No words change the direction of a life quite like the wedding vows of the Book of Common Prayer. Written by Thomas Cranmer in the sixteenth century, they have been recited, memorized, whispered, wept through, and rejoiced over at countless altars for nearly five centuries.
While the music, setting, and size of a wedding might vary, the words remain.
About Eighty Words
Consider this: the entire spoken part of the marriage rite—the consents, the vows, and the exchange of rings—amounts to just about 81 words per person. That’s it. A mere breath. Yet from those few words, an entirely new life begins. A new household is created. A covenant is forged.
And in those 81 words, there is not a single “if.” No escape clauses. No conditional promises. These are not contractual terms. They are covenantal vows.
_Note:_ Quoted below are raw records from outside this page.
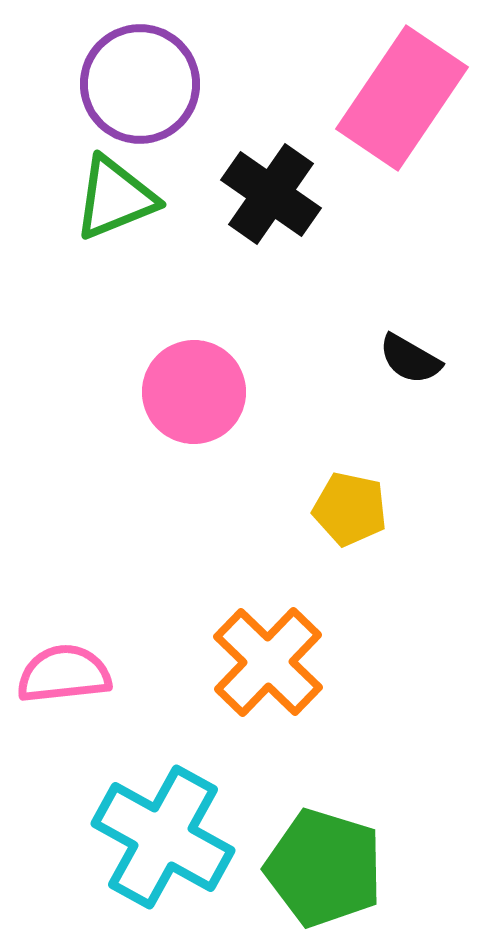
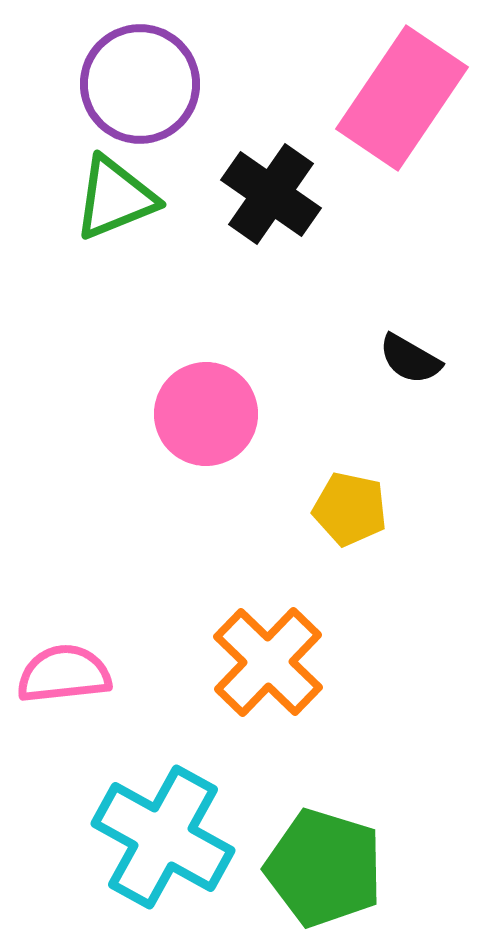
pink circle: moved 12 px right, 22 px down
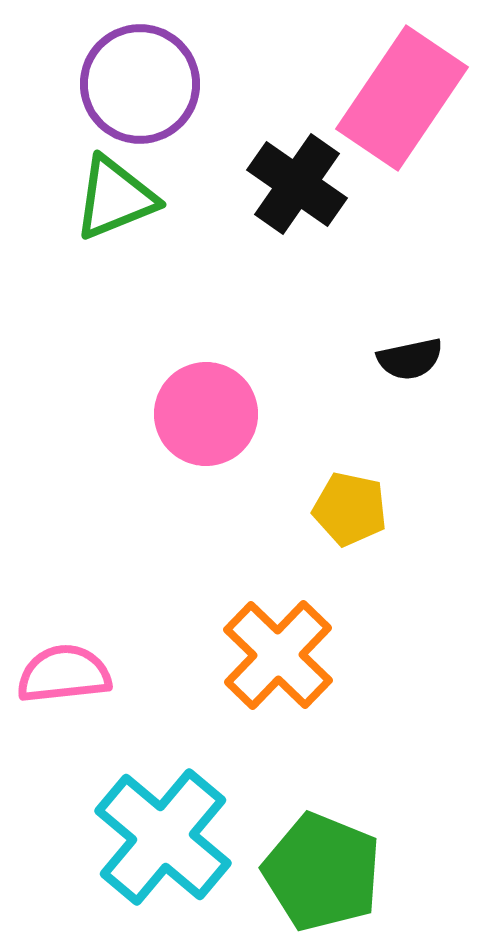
black cross: moved 26 px right, 10 px up
black semicircle: rotated 42 degrees counterclockwise
orange cross: moved 10 px right, 7 px up
cyan cross: rotated 11 degrees clockwise
green pentagon: moved 2 px left, 4 px down; rotated 5 degrees clockwise
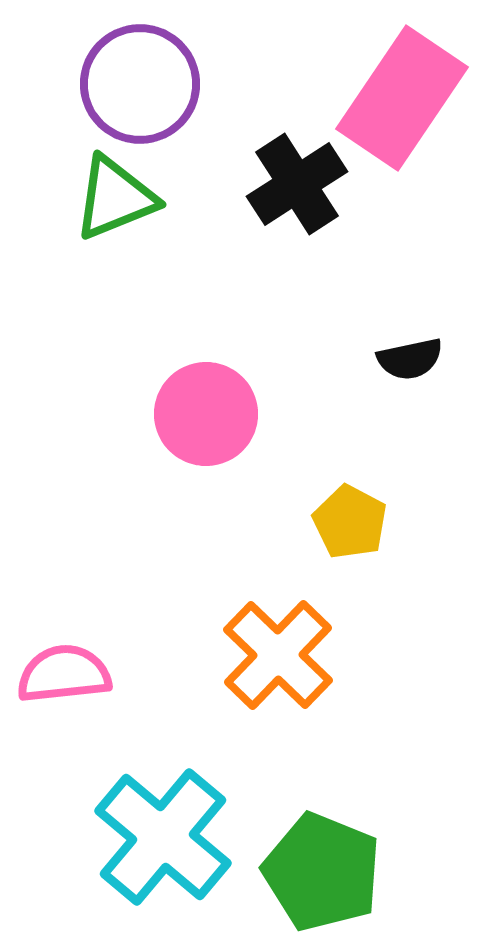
black cross: rotated 22 degrees clockwise
yellow pentagon: moved 13 px down; rotated 16 degrees clockwise
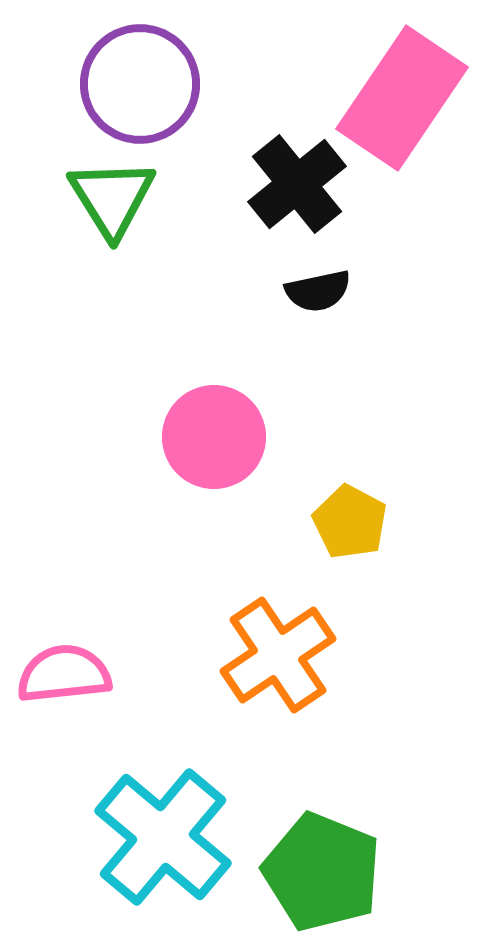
black cross: rotated 6 degrees counterclockwise
green triangle: moved 3 px left; rotated 40 degrees counterclockwise
black semicircle: moved 92 px left, 68 px up
pink circle: moved 8 px right, 23 px down
orange cross: rotated 12 degrees clockwise
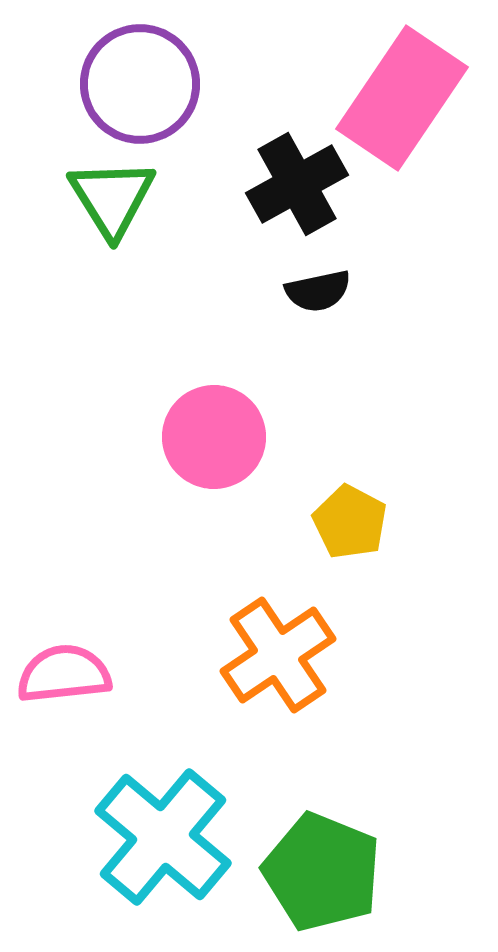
black cross: rotated 10 degrees clockwise
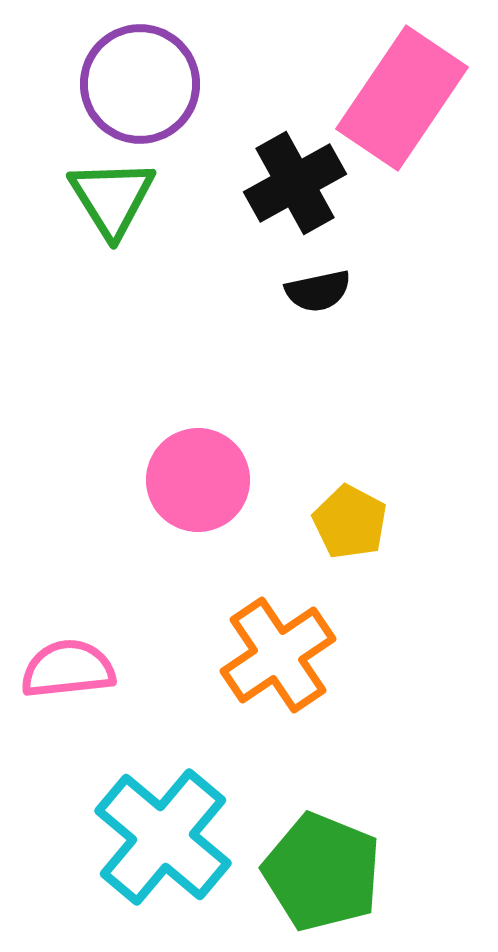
black cross: moved 2 px left, 1 px up
pink circle: moved 16 px left, 43 px down
pink semicircle: moved 4 px right, 5 px up
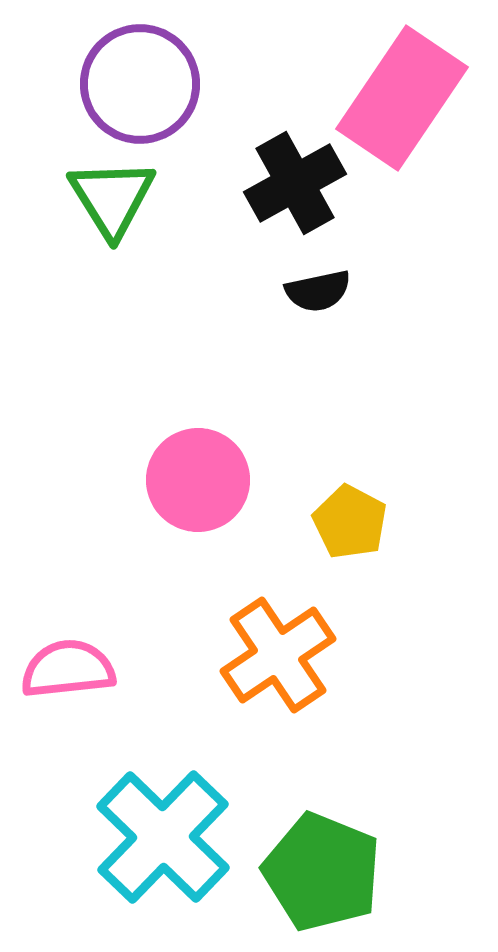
cyan cross: rotated 4 degrees clockwise
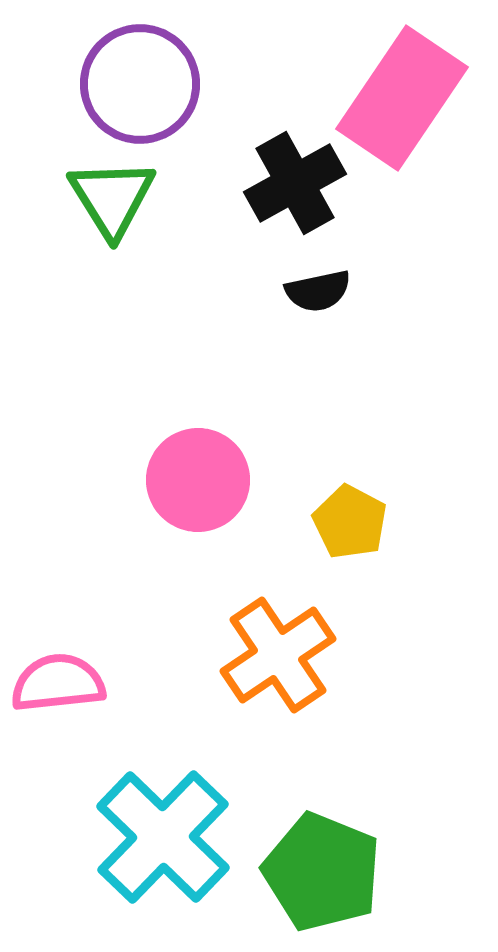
pink semicircle: moved 10 px left, 14 px down
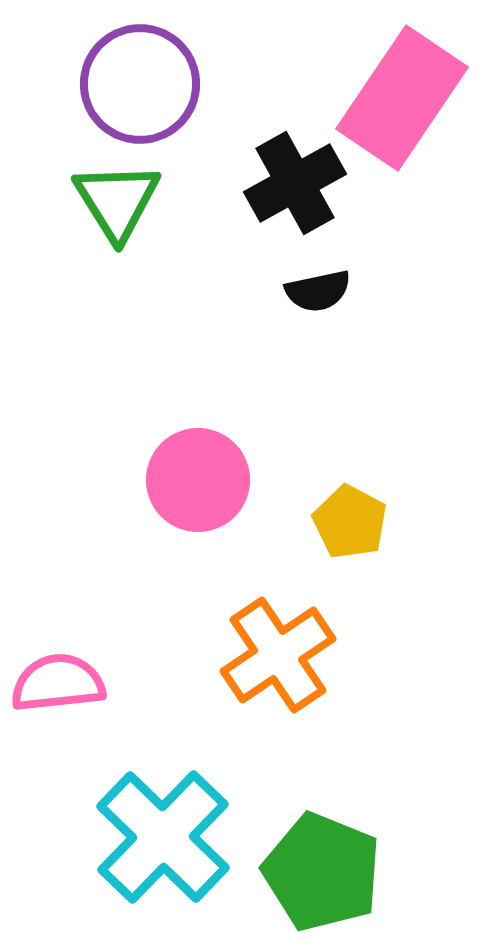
green triangle: moved 5 px right, 3 px down
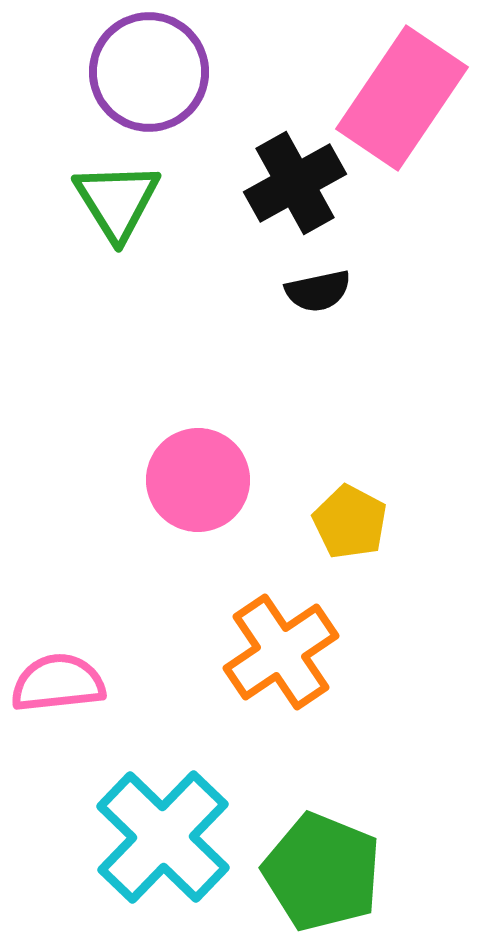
purple circle: moved 9 px right, 12 px up
orange cross: moved 3 px right, 3 px up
Public, personal, binding, and beautiful.
Read these closely: (This version is from the old Sarum rite from the 13th Century, which Cranmer had to work with)
I, [name], take thee, [name], to my wedded wife, to have and to hold from this day forward, for better, for worse, for richer, for poorer, in sickness, and in health, till death us depart: according to God’s holy ordinance: And thereto I plight thee my troth.12
Cranmer added the phrase “to love and to cherish.” He took the Sarum rite of medieval England and added it—a quiet phrase but a powerful one.
Love is not left to emotion.
Cherishing is not an optional flourish.
Both are embedded in the very structure of the promise.